Exercise objective: Report back each line of the records that contains the string "jsou".

Dataset START

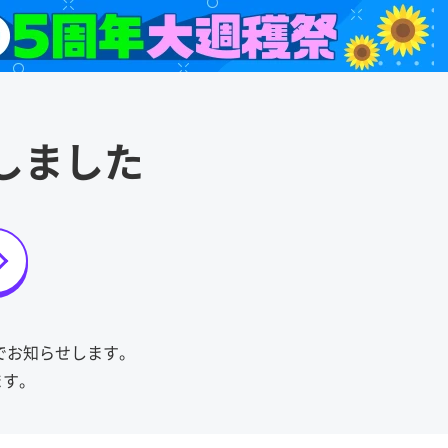
しました
トでお知らせします。
ます。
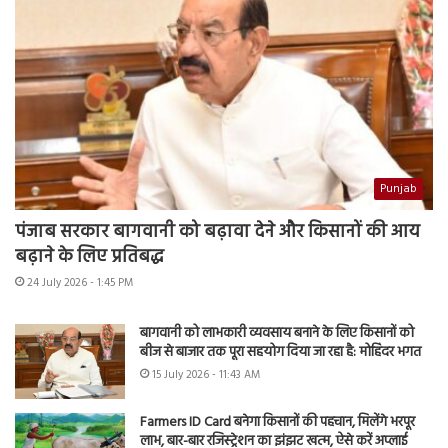
Punjab
पंजाब सरकार बागवानी को बढ़ावा देने और किसानों की आय
बढ़ाने के लिए प्रतिबद्ध
24 July 2026 - 1:45 PM
बागवानी को लाभकारी व्यवसाय बनाने के लिए किसानों को
बीज से बाजार तक पूरा सहयोग दिया जा रहा है: मोहिंदर भगत
15 July 2026 - 11:43 AM
Farmers ID Card बनेगा किसानों की पहचान, मिलेंगे भरपूर
लाभ, बार-बार रजिस्ट्रेशन का झंझट खत्म, ऐसे करें अप्लाई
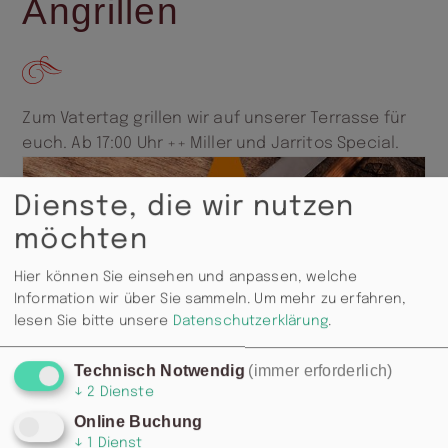
Angrillen
Zum Vatertag grillen wir auf unserer Terrasse für
euch. Ab 17:00 Uhr ++ Miller und Jarritos Special.
Dienste, die wir nutzen
möchten
Hier können Sie einsehen und anpassen, welche
Information wir über Sie sammeln.
Um mehr zu erfahren,
lesen Sie bitte unsere
Datenschutzerklärung
.
Technisch Notwendig
(immer erforderlich)
↓
2
Dienste
Online Buchung
↓
1
Dienst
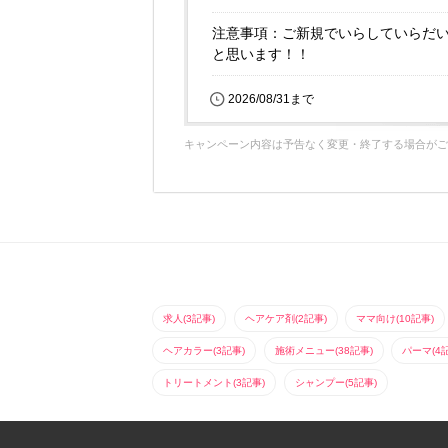
注意事項：ご新規でいらしていらだい
と思います！！
2026/08/31まで
キャンペーン内容は予告なく変更・終了する場合がご
求人(3記事)
ヘアケア剤(2記事)
ママ向け(10記事)
ヘアカラー(3記事)
施術メニュー(38記事)
パーマ(4
トリートメント(3記事)
シャンプー(5記事)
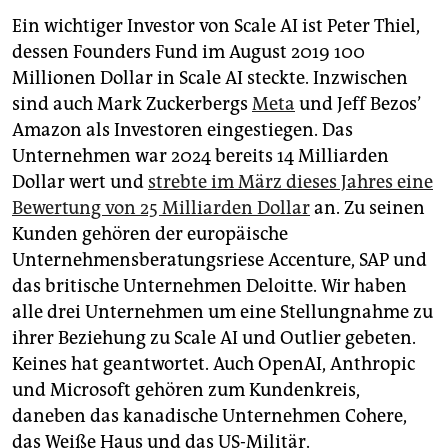
Ein wichtiger Investor von Scale AI ist Peter Thiel,
dessen Founders Fund im August 2019 100
Millionen Dollar in Scale AI steckte. Inzwischen
sind auch Mark Zuckerbergs
Meta
und Jeff ­Bezos’
Amazon als Investoren eingestiegen. Das
Unternehmen war 2024 bereits 14 Milliarden
Dollar wert und
strebte im März dieses Jahres eine
Bewertung von 25 Milliarden Dollar
an. Zu seinen
Kunden gehören der europäische
Unternehmensberatungsriese ­Accenture, SAP und
das britische Unternehmen Deloitte. Wir haben
alle drei Unternehmen um eine Stellungnahme zu
ihrer Beziehung zu Scale AI und Outlier gebeten.
Keines hat geantwortet. Auch ­OpenAI, Anthropic
und Microsoft gehören zum Kundenkreis,
daneben das kanadische Unternehmen Cohere,
das Weiße Haus und das US-Militär.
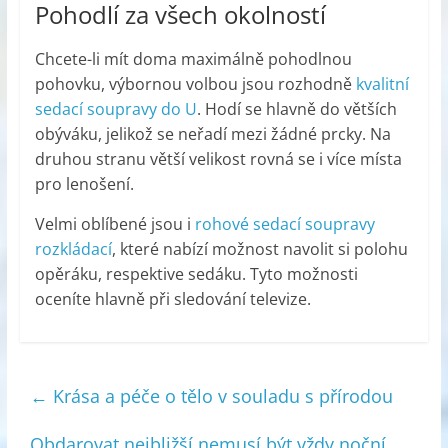
Pohodlí za všech okolností
Chcete-li mít doma maximálně pohodlnou
pohovku, výbornou volbou jsou rozhodně
kvalitní
sedací soupravy do U
. Hodí se hlavně do větších
obýváku, jelikož se neřadí mezi žádné prcky. Na
druhou stranu větší velikost rovná se i více místa
pro lenošení.
Velmi oblíbené jsou i
rohové sedací soupravy
rozkládací
, které nabízí možnost navolit si polohu
opěráku, respektive sedáku. Tyto možnosti
oceníte hlavně při sledování televize.
←
Krása a péče o tělo v souladu s přírodou
Obdarovat nejbližší nemusí být vždy noční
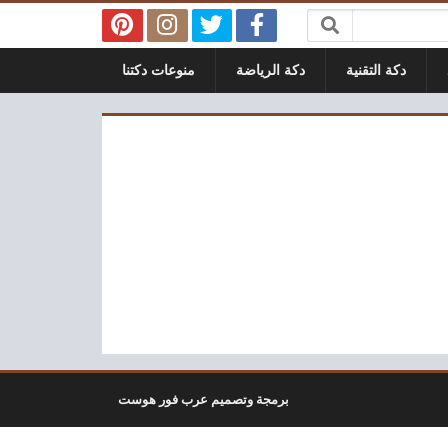
دكة التقنية
دكة الرياضة
منوعات دكتنا
برمجة وتصميم عرب فور هوست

Dataset END

Expected answer:
pohovku, výbornou volbou jsou rozhodně
Velmi oblíbené jsou i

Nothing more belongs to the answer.